Extracted data entries

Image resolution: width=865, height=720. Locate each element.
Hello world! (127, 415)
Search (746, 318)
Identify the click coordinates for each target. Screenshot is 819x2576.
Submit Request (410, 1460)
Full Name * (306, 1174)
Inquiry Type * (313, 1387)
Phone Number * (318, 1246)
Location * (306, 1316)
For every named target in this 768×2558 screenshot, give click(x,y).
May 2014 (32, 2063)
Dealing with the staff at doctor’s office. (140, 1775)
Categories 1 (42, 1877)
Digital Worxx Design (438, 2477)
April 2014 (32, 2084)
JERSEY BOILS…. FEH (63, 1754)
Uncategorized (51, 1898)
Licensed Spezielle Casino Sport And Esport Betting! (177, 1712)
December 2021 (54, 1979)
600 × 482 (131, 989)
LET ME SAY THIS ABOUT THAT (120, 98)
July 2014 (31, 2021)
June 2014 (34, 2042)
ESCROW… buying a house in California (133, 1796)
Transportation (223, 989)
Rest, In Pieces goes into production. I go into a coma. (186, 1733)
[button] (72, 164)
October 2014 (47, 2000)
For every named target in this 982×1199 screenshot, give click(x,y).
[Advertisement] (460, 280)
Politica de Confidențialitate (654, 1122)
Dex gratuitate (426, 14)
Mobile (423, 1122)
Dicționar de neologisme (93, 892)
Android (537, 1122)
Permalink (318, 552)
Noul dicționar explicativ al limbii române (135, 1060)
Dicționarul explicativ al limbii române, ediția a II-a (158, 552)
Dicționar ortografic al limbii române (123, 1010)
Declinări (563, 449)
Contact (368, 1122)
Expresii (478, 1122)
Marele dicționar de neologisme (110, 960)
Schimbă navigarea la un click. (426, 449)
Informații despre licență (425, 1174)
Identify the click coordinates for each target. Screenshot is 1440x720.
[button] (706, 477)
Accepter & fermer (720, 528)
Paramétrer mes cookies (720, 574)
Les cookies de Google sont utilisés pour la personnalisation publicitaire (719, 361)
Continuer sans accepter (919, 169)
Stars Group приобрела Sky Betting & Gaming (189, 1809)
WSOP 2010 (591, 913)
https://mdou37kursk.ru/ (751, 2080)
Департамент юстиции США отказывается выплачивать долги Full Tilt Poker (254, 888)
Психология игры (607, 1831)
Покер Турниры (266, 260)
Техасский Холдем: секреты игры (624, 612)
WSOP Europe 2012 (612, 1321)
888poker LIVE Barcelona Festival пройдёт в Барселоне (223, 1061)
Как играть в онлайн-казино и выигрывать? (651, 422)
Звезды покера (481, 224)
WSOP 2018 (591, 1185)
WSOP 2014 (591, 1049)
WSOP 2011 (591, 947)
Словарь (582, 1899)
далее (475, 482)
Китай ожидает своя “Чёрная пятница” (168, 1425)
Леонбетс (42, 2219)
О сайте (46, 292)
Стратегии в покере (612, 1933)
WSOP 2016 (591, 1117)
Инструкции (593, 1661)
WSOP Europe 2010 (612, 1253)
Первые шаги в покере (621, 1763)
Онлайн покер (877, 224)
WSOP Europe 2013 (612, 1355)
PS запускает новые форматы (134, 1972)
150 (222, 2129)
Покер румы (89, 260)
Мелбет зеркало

**Task goal**
Nothing may be left out: return each entry exactly as it reads.

**Response box**
Image resolution: width=865, height=720. Locate each element.
Hello world! (127, 415)
Search (746, 318)
Identify the click coordinates for each target. Screenshot is 819x2576.
Submit Request (410, 1460)
Full Name * (306, 1174)
Inquiry Type * (313, 1387)
Phone Number * (318, 1246)
Location * (306, 1316)
For every named target in this 768×2558 screenshot, give click(x,y).
May 2014 (32, 2063)
Dealing with the staff at doctor’s office. (140, 1775)
Categories 1 (42, 1877)
Digital Worxx Design (438, 2477)
April 2014 (32, 2084)
JERSEY BOILS…. FEH (63, 1754)
Uncategorized (51, 1898)
Licensed Spezielle Casino Sport And Esport Betting! (177, 1712)
December 2021 (54, 1979)
600 × 482 (131, 989)
LET ME SAY THIS ABOUT THAT (120, 98)
July 2014 (31, 2021)
June 2014 (34, 2042)
ESCROW… buying a house in California (133, 1796)
Transportation (223, 989)
Rest, In Pieces goes into production. I go into a coma. (186, 1733)
[button] (72, 164)
October 2014 (47, 2000)
For every named target in this 982×1199 screenshot, give click(x,y).
[Advertisement] (460, 280)
Politica de Confidențialitate (654, 1122)
Dex gratuitate (426, 14)
Mobile (423, 1122)
Dicționar de neologisme (93, 892)
Android (537, 1122)
Permalink (318, 552)
Noul dicționar explicativ al limbii române (135, 1060)
Dicționarul explicativ al limbii române, ediția a II-a (158, 552)
Dicționar ortografic al limbii române (123, 1010)
Declinări (563, 449)
Contact (368, 1122)
Expresii (478, 1122)
Marele dicționar de neologisme (110, 960)
Schimbă navigarea la un click. (426, 449)
Informații despre licență (425, 1174)
Identify the click coordinates for each target. Screenshot is 1440x720.
[button] (706, 477)
Accepter & fermer (720, 528)
Paramétrer mes cookies (720, 574)
Les cookies de Google sont utilisés pour la personnalisation publicitaire (719, 361)
Continuer sans accepter (919, 169)
Stars Group приобрела Sky Betting & Gaming (189, 1809)
WSOP 2010 (591, 913)
https://mdou37kursk.ru/ (751, 2080)
Департамент юстиции США отказывается выплачивать долги Full Tilt Poker (254, 888)
Психология игры (607, 1831)
Покер Турниры (266, 260)
Техасский Холдем: секреты игры (624, 612)
WSOP Europe 2012 (612, 1321)
888poker LIVE Barcelona Festival пройдёт в Барселоне (223, 1061)
Как играть в онлайн-казино и выигрывать? (651, 422)
Звезды покера (481, 224)
WSOP 2018 (591, 1185)
WSOP 2014 (591, 1049)
WSOP 2011 (591, 947)
Словарь (582, 1899)
далее (475, 482)
Китай ожидает своя “Чёрная пятница” (168, 1425)
Леонбетс (42, 2219)
О сайте (46, 292)
Стратегии в покере (612, 1933)
WSOP 2016 (591, 1117)
Инструкции (593, 1661)
WSOP Europe 2010 (612, 1253)
Первые шаги в покере (621, 1763)
Онлайн покер (877, 224)
WSOP Europe 2013 (612, 1355)
PS запускает новые форматы (134, 1972)
150 (222, 2129)
Покер румы (89, 260)
Мелбет зеркало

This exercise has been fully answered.